AN ACCOMMODATION on arms sales to Taiwan is one thing, but now the representatives of the People's Republic of China have gone too far.

His excellency Chai-Zemin, the Chinese ambassador, has proposed two alternative names for the panda cub. You know, the panda cub -- the one that may or may not appear any day now, modern zoological science being incapable of detecting a giant panda pregnancy until it's just about over with. The zoo's director, Theodore H. Reed, has accepted the "suggestions." Quite the diplomat.
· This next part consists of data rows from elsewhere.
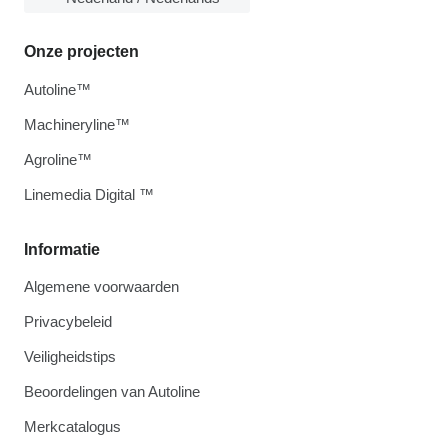
Onze projecten
Autoline™
Machineryline™
Agroline™
Linemedia Digital ™
Informatie
Algemene voorwaarden
Privacybeleid
Veiligheidstips
Beoordelingen van Autoline
Merkcatalogus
The names are no good. They will embroil the zoo and its parent agency, the Smithsonian, in enormous conflict, at least so we hope. Their appropriations will be at risk, perhaps linked to some trade or defense initiative. If the cub is male, his name will be Wei-Wei, which means something like "greatness" or "the meaning of greatness"; if it's female, her name will be Nei-Nei, which means "beautiful little girl." The Cultural Revolution obviously did not go far enough: these names have an unmistakable and unfortunate sexist character. The giant panda will, from birth, be inculcated with decadent, revisionist ideology. Wei-Wei will be macho and ambitious; Nei-Nei will be coy and reserved.

Even caged pandas should be liberated. Stop this outrage. What's the matter with Joshua and Tracy?